Found something?
Tell us privately.
How to report a vulnerability in Visual Sentinel, what is in scope, our safe-harbor commitment, and what you can expect from us in return.
Visual Sentinel is a production website-monitoring platform that customers trust with access to their sites, alerting, and operational data. We take that trust seriously, and we are grateful to the security researchers who help us keep it safe. This page explains how to report a vulnerability and what we commit to in return.
Reporting a vulnerability
Please report security issues privately by email, and do not disclose them publicly until we have had a chance to investigate and ship a fix.
- Email: security@visualsentinel.com
- Machine-readable contact: /.well-known/security.txt (RFC 9116)
If you would like to encrypt your report, request our PGP key at the address above and we will provide it before you send any sensitive details.
What to include
A good report helps us validate and fix the issue faster. Where possible, include:
- A clear description of the vulnerability and its security impact.
- The affected component or URL (for example, the dashboard, the public API, or a status page).
- Step-by-step instructions to reproduce, plus a minimal proof-of-concept.
- Any relevant logs, requests and responses, screenshots, or a short video.
- Your assessment of severity, and whether the issue is actively exploitable.
If you found it through automated tooling, please confirm the finding manually and include a working proof-of-concept rather than raw scanner output.
What we commit to
When you report a valid issue, we will:
- Acknowledge your report within 2 business days.
- Validate it and assign a severity within 5 business days.
- Send you progress updates at least every 7 days while it is open.
- Remediate on a timeline driven by severity (critical issues in days, high in roughly two weeks, medium and low in the next regular release cycle).
- Let you know when the fix is live.
Supported versions
Visual Sentinel is a continuously-deployed service, not a versioned downloadable product. The live service always runs the latest release, and that is the version we support and patch. Security fixes are rolled out directly to the live service.
Scope
In scope
- The web application and dashboard, the public REST API and API-key authentication, public customer status pages and embeds.
- The monitoring, alerting, and notification pipeline insofar as it affects the confidentiality, integrity, or availability of customer accounts and data.
- Authentication, authorization, tenant isolation (one organization accessing another organization's data), billing, and account-takeover paths.
Out of scope
- Websites we monitor on behalf of customers.Visual Sentinel checks third-party sites that customers configure.
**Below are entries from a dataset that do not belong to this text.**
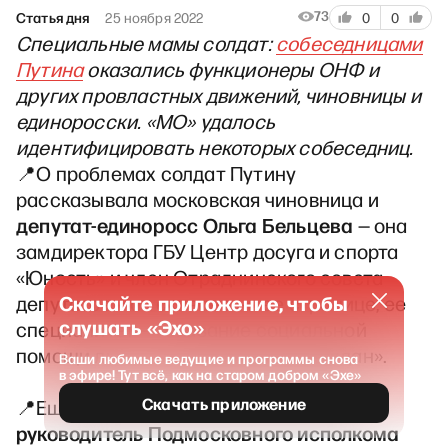
73
Статья дня
25 ноября 2022
0
0
Специальные мамы солдат:
собеседницами
Путина
оказались функционеры ОНФ и
других провластных движений, чиновницы и
единоросски. «МО» удалось
идентифицировать некоторых собеседниц.
📍О проблемах солдат Путину
рассказывала московская чиновница и
депутат-единоросс
Ольга Бельцева
— она
замдиректора ГБУ Центр досуга и спорта
«Юность» и член Отраднинского совета
Скачайте приложение, чтобы
депутатов. Как сказано на ее странице, ее
слушать «Эхо»
специалитет — «оказание социальной
помощи льготным категориям граждан».
Ваши любимые ведущие и программы снова
в эфире! Тут всё, как на старом добром «Эхе»
Скачать приложение
📍Еще одна собеседница президента —
руководитель Подмосковного исполкома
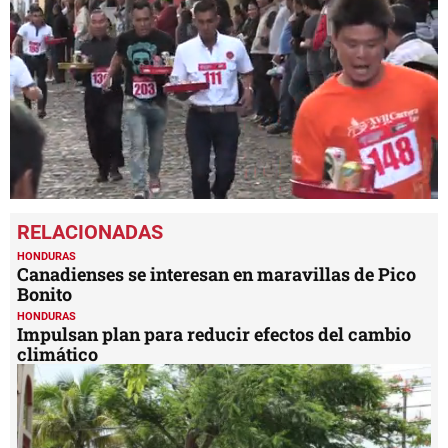
0
seconds
of
56
HONDURAS
seconds
Canadienses se interesan en maravillas de Pico
Bonito
HONDURAS
Impulsan plan para reducir efectos del cambio
climático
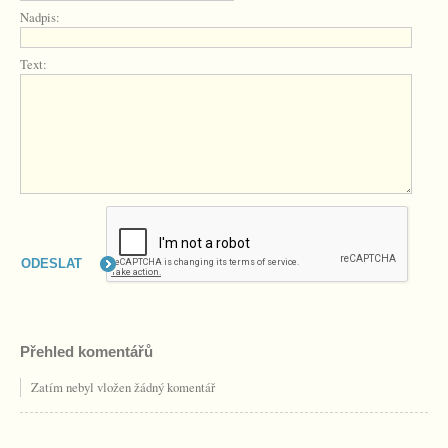
Nadpis:
Text:
Přehled komentářů
Zatím nebyl vložen žádný komentář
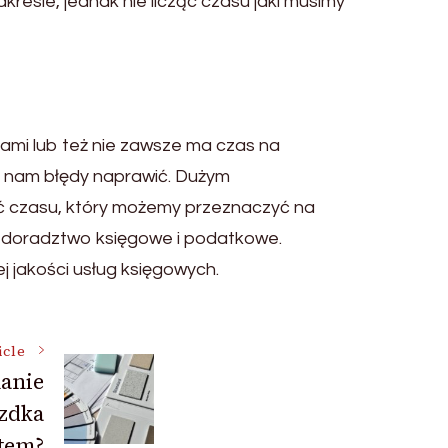
esie, jednak nie licząc czasu jaki musimy
isami lub też nie zawsze ma czas na
ie nam błędy naprawić. Dużym
ść czasu, który możemy przeznaczyć na
doradztwo księgowe i podatkowe.
 jakości usług księgowych.
icle
anie
zdka
ntem?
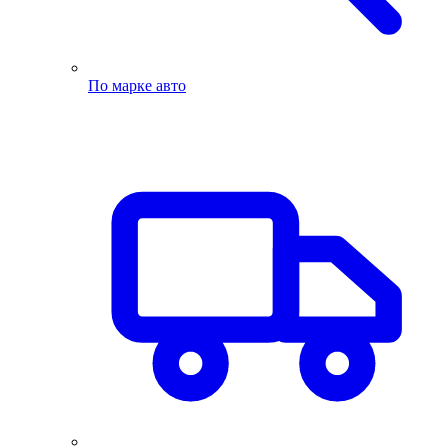
По марке авто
A vulnerability in one of those sites is not a Visual Sentinel vulnerability. Only report it to us if our platform's handling of that target is itself the problem (for example, an SSRF that reaches our infrastructure).
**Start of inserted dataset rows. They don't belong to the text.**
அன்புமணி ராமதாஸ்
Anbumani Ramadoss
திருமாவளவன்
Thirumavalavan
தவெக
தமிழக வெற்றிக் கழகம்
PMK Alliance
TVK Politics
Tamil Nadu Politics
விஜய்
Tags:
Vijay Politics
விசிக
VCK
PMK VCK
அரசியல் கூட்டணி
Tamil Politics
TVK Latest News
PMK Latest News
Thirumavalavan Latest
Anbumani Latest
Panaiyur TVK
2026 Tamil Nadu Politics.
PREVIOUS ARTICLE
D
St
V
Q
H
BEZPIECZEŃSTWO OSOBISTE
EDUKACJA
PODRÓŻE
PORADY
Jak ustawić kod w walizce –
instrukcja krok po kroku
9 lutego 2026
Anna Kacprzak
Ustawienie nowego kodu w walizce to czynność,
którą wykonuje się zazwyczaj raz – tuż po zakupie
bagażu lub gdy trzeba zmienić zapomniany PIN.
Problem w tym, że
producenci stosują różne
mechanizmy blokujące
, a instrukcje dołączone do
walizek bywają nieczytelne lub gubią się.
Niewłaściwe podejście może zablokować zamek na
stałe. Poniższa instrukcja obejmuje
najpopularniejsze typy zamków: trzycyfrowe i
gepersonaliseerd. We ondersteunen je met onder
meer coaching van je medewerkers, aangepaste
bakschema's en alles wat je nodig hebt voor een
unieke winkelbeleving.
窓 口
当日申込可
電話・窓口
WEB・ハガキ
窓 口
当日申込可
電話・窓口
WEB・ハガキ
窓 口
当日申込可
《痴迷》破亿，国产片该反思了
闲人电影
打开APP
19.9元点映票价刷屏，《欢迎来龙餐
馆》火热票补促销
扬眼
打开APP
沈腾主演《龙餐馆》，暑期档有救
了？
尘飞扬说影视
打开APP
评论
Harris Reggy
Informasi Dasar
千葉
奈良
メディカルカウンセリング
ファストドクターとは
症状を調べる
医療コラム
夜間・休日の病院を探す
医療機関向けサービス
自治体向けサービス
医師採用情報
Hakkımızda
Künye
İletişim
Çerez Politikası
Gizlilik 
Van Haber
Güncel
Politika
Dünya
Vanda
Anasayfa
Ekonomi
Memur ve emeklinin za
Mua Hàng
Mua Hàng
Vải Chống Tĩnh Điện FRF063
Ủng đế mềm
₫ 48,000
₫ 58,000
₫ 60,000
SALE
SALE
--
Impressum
- Findings that require a compromised customer device, a malicious browser extension, or a man-in-the-middle on the victim's own network.
- Denial-of-service, volumetric, or resource-exhaustion testing against production. Please describe the theoretical issue instead of demonstrating it at scale.
- Social engineering of our staff or customers, physical attacks, and attacks on our third-party providers.
- Best-practice or informational findings with no demonstrated security impact (see non-qualifying issues below).
Safe harbor
We will not pursue or support legal action against researchers who, in good faith, discover and report a vulnerability under this policy, provided you:
- Make a genuine effort to avoid privacy violations, data destruction, and service degradation.
- Only interact with accounts you own or have explicit permission to test, and do not access, modify, or retain other users' data.
- Stop immediately and contact us if you encounter customer data, secrets, or any sensitive information, and do not save copies.
- Give us a reasonable opportunity to remediate before any disclosure.
If you are unsure whether a specific test is acceptable, ask us first at the contact address above.
Coordinated disclosure
We practice coordinated disclosure. Please give us a reasonable window (typically up to 90 days, or sooner once a fix is live) before disclosing publicly, and coordinate timing with us so we can protect customers during the window. If a fix is taking longer, we will keep you updated and agree on a date together.
Recognition
With your permission, we are happy to publicly credit you for valid, responsibly disclosed reports. Let us know how you would like to be acknowledged, or tell us if you prefer to remain anonymous. We do not currently run a paid bug-bounty program; reports are handled on a goodwill, recognition basis.
Non-qualifying issues
The following generally do not qualify on their own, unless you can chain them into a concrete, demonstrable security impact:
- Missing security headers or cookie-flag nitpicks without a working exploit.
- Clickjacking on pages with no sensitive state-changing actions, or self-XSS.
- Reports from automated scanners with no validated proof-of-concept.
- Missing rate limiting on non-sensitive endpoints, verbose version banners, or software-version disclosure with no known associated vulnerability.
- Email spoofing or SPF, DKIM, and DMARC opinions, TLS configuration grades, or best-practice recommendations with no concrete impact.
Contact
Security: security@visualsentinel.com
Thank you for helping keep Visual Sentinel and its customers safe.